Ilchef R
Hornsby Ku-ring-gai Mental Health Service, New South Wales, Australia.
Aust N Z J Psychiatry. 1997 Dec;31(6):877-9. doi: 10.3109/00048679709065516.
A case report of neuroleptic-induced laryngeal dystonia mimicking acute anaphylaxis is presented with a review of the literature and discussion of common diagnostic difficulties.
The patient was a 24-year-old man with recently diagnosed schizophrenia who presented twice to a general hospital with difficulty speaking within 72 hours of increasing his dose of haloperidol. On both occasions, he was treated aggressively for presumed anaphylaxis with adrenaline, antihistamines and high dose corticosteroids.
The symptoms resolved with supportive medical care, withdrawal of the haloperidol and substitution of risperidone. There was no evidence of hypersensitivity on subsequent skin testing with haloperidol.
This case illustrates one of the many clinical presentations of neuroleptic-induced dystonia. While suspected anaphylaxis needs to be vigorously treated, a history of neuroleptic use and particularly of a recent dosage increase should alert clinicians to the possibility of acute laryngeal dystonia.
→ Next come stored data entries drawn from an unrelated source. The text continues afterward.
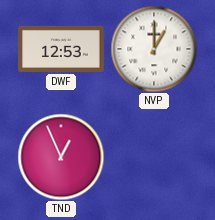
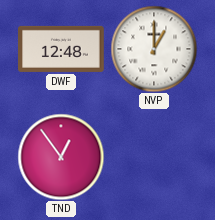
DWF: 12:53 -> 12:48
TND: 12:56 -> 12:54
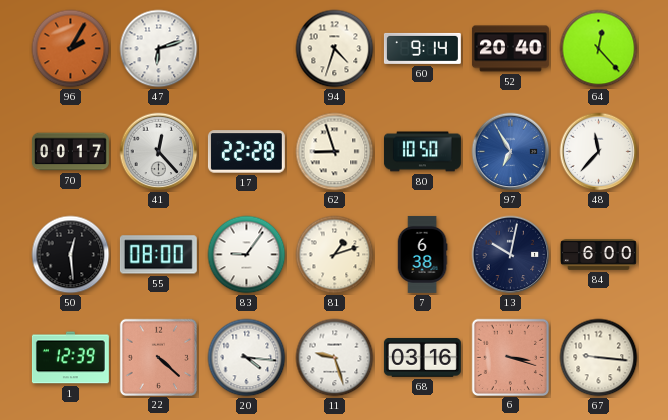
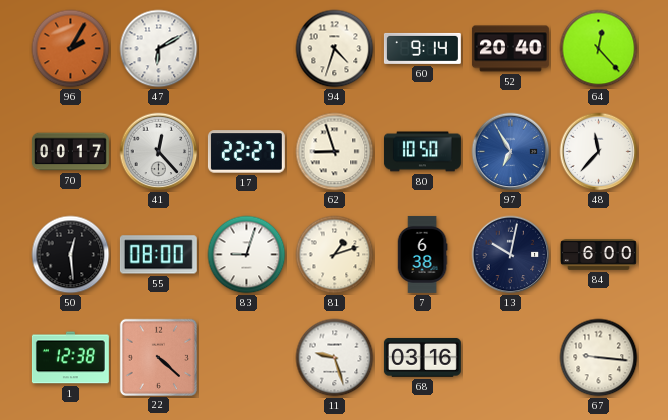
47: 6:12 -> 6:10
17: 22:28 -> 22:27
83: 9:06 -> 9:03
1: 12:39 -> 12:38
20: 4:16 -> none
6: 3:18 -> none
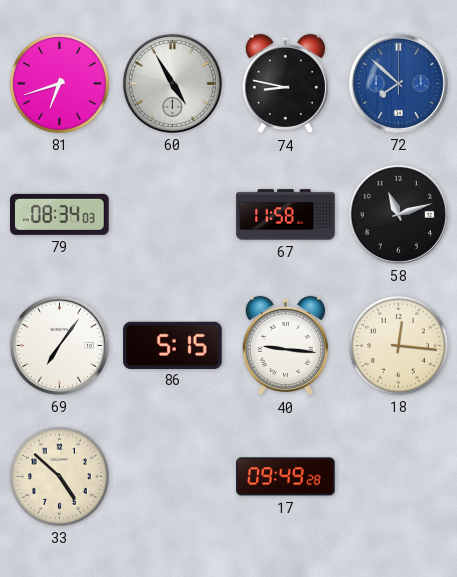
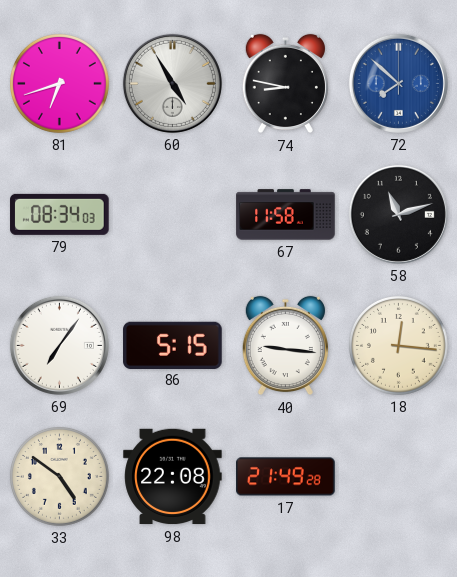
33: 4:52 -> 4:51
98: none -> 22:08
17: 09:49 -> 21:49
本文报告一例抗精神病药物所致喉肌张力障碍酷似急性过敏反应的病例,并对相关文献进行回顾,讨论常见的诊断难点。
患者为一名24岁男性,近期诊断为精神分裂症,在增加氟哌啶醇剂量后72小时内两次因言语困难前往综合医院就诊。两次就诊时,均因疑似过敏反应而给予肾上腺素、抗组胺药和大剂量皮质类固醇进行积极治疗。
通过支持性医疗护理、停用氟哌啶醇并换用利培酮,症状得以缓解。后续用氟哌啶醇进行皮肤试验,未发现过敏迹象。
该病例说明了抗精神病药物所致肌张力障碍的众多临床表现之一。虽然疑似过敏反应需要积极治疗,但抗精神病药物使用史,尤其是近期剂量增加史,应提醒临床医生警惕急性喉肌张力障碍的可能性。